Selayang Pandang Sejarah Timbulnya Ushul Fiqih


Judul : Selayang Pandang Sejarah Timbulnya Ushul Fiqih
link : Selayang Pandang Sejarah Timbulnya Ushul Fiqih


Selayang Pandang Sejarah Timbulnya Ushul Fiqih

Selayang Pandang Sejarah Timbulnya Ushul Fiqih dan Proses Perkembangan Ilmu Ushul Fiqih.
Pada zaman Nabi Muhammad Saw dan sahabat-sahabatnya Ilmu Ushul Fiqh belum terhimpun menyerupai kini ini, karena para sobat dan pengikut-pengikut Islam masih sanggup eksklusif menanyakan soal-soal aturan kepada Nabi. Pada zaman sobat dan tabi’in , mereka tepat pengetahuannya ihwal hukum-hukum yang terdapat dalam al-Quran, dan mengetahui pula sebab-sebab turunnya, serta diam-diam syari’at dan tujuannya, karena hasil pergaulan mereka bersama Rasulullah. Oleh karena itu mereka tidak memerlukan peraturan-peraturan dalam mengambil suatu aturan (istinbath). Tegasnya mereka tidak mempergunakan Ilmu Ushul Fiqh dalam teori, tetapi dalam prakteknya, mereka bahu-membahu penuh dengan pengetahuan ini dan menjadi contoh bagi ummat yang sesudahnya.

Pada masa tabi’in, penggalian aturan syara’ semakin meluas karena banyak terjadi pada ketika itu, dan banyaknya para ulama tabi’in yang member fatwa, menyerupai Said ibn Musayyab dan kawan-kawannya di Madinah, ‘Alqamah dan Ibrahiem an-Nakha’i di Irak. Sebagai dasar di dalam member fatwa, mereka memiliki al-Quran, Hadits dan fatwa-fatwa sahabat. Bila tidak terdapat keterangan dari nash, maka sebagian mereka ada yang menempuh penetapan aturan dengan mempertimbangkan kemaslahatan dan ada pula yang menempuh dengan jalan qiyas. Jalan yang ditempuh oleh Ibrahiem an-Nakha’i dan fuqaha Iraq di dalam menetapkan hukum-hukum cabang yakni dengan menetapkan ‘illat (titik persamaan) yang dipergunakan untuk mengqiyaskan setiap permasalahan yang bermacam-macam.

Setelah Islam meluas dan bangsa Arab sudah bergaul dengan bangsa-bangsa lain, maka dibuatlah peraturan-peraturan bahasa Arab, supaya gampang dipelajari oleh bahasa lain untuk memepelajari al-Quran.
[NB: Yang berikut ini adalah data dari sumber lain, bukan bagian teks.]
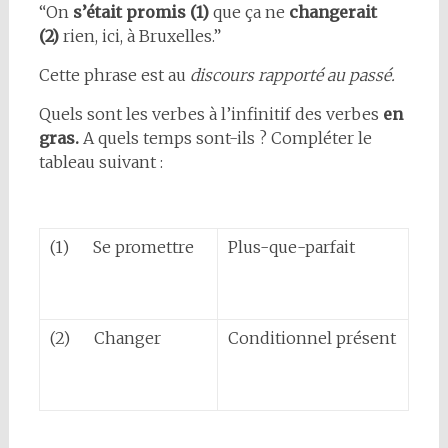
“On
s’était promis (1)
que ça ne
changerait
(2)
rien, ici, à Bruxelles.”
Cette phrase est au
discours rapporté au passé.
Quels sont les verbes à l’infinitif des verbes
en
gras.
A quels temps sont-ils ? Compléter le
tableau suivant :
(1) Se promettre
Plus-que-parfait
(2) Changer
Conditionnel présent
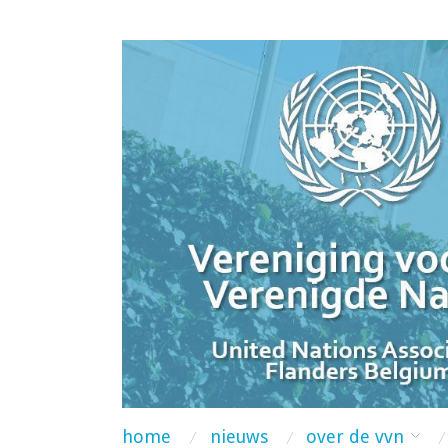
home
nieuws
over de vvn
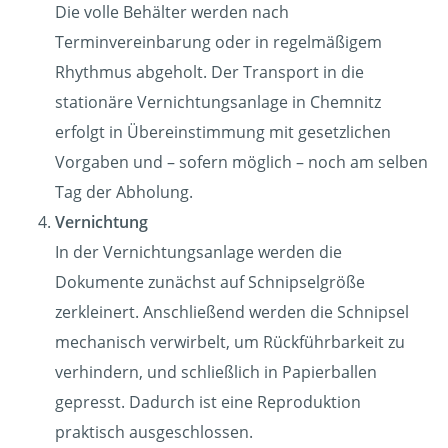
Die volle Behälter werden nach
Terminvereinbarung oder in regelmäßigem
Rhythmus abgeholt. Der Transport in die
stationäre Vernichtungsanlage in Chemnitz
erfolgt in Übereinstimmung mit gesetzlichen
Vorgaben und – sofern möglich – noch am selben
Tag der Abholung.
Vernichtung
In der Vernichtungsanlage werden die
Dokumente zunächst auf Schnipselgröße
zerkleinert. Anschließend werden die Schnipsel
mechanisch verwirbelt, um Rückführbarkeit zu
verhindern, und schließlich in Papierballen
gepresst. Dadurch ist eine Reproduktion
praktisch ausgeschlossen.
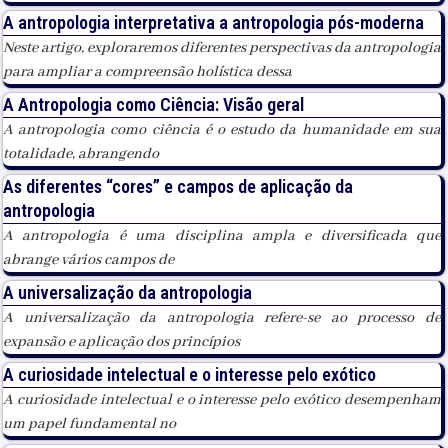
A antropologia interpretativa a antropologia pós-moderna
Neste artigo, exploraremos diferentes perspectivas da antropologia
para ampliar a compreensão holística dessa
A Antropologia como Ciência: Visão geral
A antropologia como ciência é o estudo da humanidade em sua
totalidade, abrangendo
As diferentes “cores” e campos de aplicação da
antropologia
A antropologia é uma disciplina ampla e diversificada que
abrange vários campos de
A universalização da antropologia
A universalização da antropologia refere-se ao processo de
expansão e aplicação dos princípios
A curiosidade intelectual e o interesse pelo exótico
A curiosidade intelectual e o interesse pelo exótico desempenham
um papel fundamental no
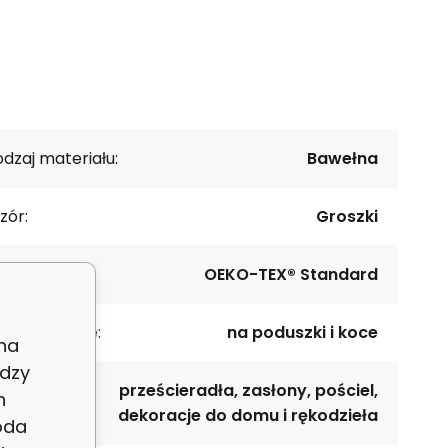
dzaj materiału:
Bawełna
zór:
Groszki
rtyfikat:
OEKO-TEX® Standard
rzeznaczenie:
na poduszki i koce
 na
dzy
prześcieradła, zasłony, pościel,
h
astosowanie:
dekoracje do domu i rękodzieła
oda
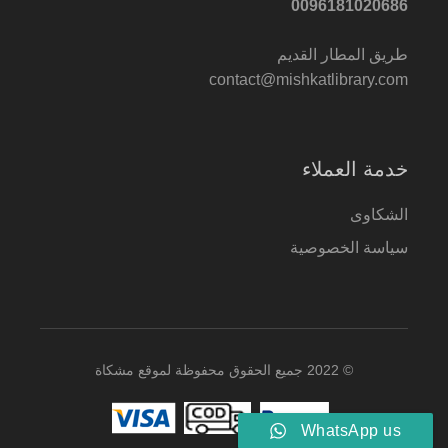
0096181020686
طريق المطار القديم
contact@mishkatlibrary.com
خدمة العملاء
الشكاوى
سياسة الخصوصية
© 2022 جميع الحقوق محفوظة لموقع مشكاة
WhatsApp us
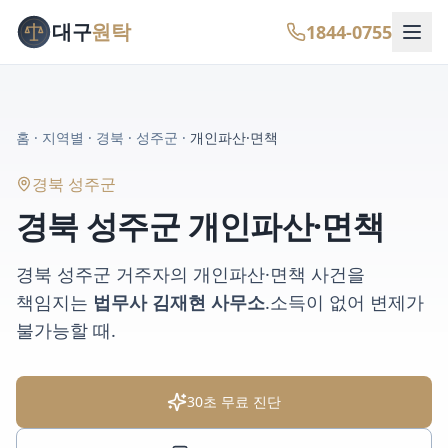
대구
원탁
1844-0755
홈
·
지역별
·
경북
·
성주군
·
개인파산·면책
경북 성주군
경북 성주군
개인파산·면책
경북 성주군
거주자의
개인파산·면책
사건을
책임지는
법무사 김재현 사무소
.
소득이 없어 변제가
불가능할 때
.
30초 무료 진단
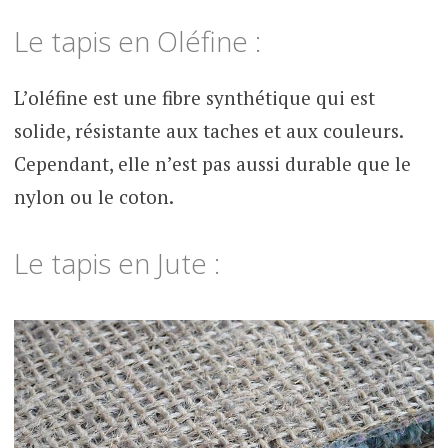
Le tapis en Oléfine :
L’oléfine est une fibre synthétique qui est
solide, résistante aux taches et aux couleurs.
Cependant, elle n’est pas aussi durable que le
nylon ou le coton.
Le tapis en Jute :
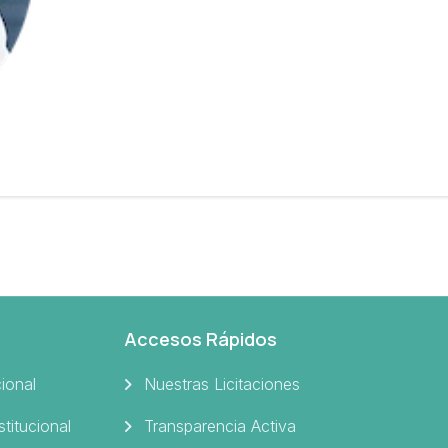
Accesos Rápidos
cional
Nuestras Licitaciones
stitucional
Transparencia Activa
Di samping itu banyaklah timbul peristiwa-peristiwa lain yang mengakibatkan para ulama dan pendukung syari’at Islam berusaha mencari dan memilih hukum-hukumnya. Dengan demikian, timbulah pikiran untuk menciptakan peraturan-peraturan dalam ijtihad pengambilan aturan untuk memperoleh pendapat-pendapat yang benar.

Di kalangan ulama-ulama Islam di antara Imam-imam Madzhab yang empat, Imam Hanifah (80 H. – 150 H.) populer ijtihadnya dan banyak mengeluarkan fatwa-fatwa dengan pendapat (ra’yu), Imam Hanifah dalam berijtihad , dia menyamakan antara qiyas dan istihsan. Salah seorang muridnya, ialah Abu Yusuf pernah mencatatkan anggaran-anggaran Ushul Fiqhnya, tetapi lalu catatan-catatan ini hilang tidak muncul kembali.

Imam Maliki memiliki metode ijtihad yang terang dengan berlandaskan pada amal (tradisi) penduduk Madinah.
Orang yang pertama mencatat Ushul Fiqh secara tepat ialah Imam Muhammad Idris Asy-Syafi’i (150 H. – 204 H.) sehingga hingga kini catatan-catatan itu tetap terpelihara, yang ditulisnya dalam kitab “Ar-Risalah”. Dalam kitab tersebut ia membicarakan kedudukan ayat-ayat al-Quran, kedudukan as-Sunnah dan macam-macamnya, kedudukan Ijma’, Qiyas dan pokok-pokok peraturan ihwal mengambil hukum.

Usaha Imam Syafi’i merupakan kerikil pertama dari Ilmu Ushul Fiqh yang lalu dilanjutkan oleh ulama-ulama jago Ushul Fiqh yang kemudian, sehingga cukup dan lengkap segala isinya.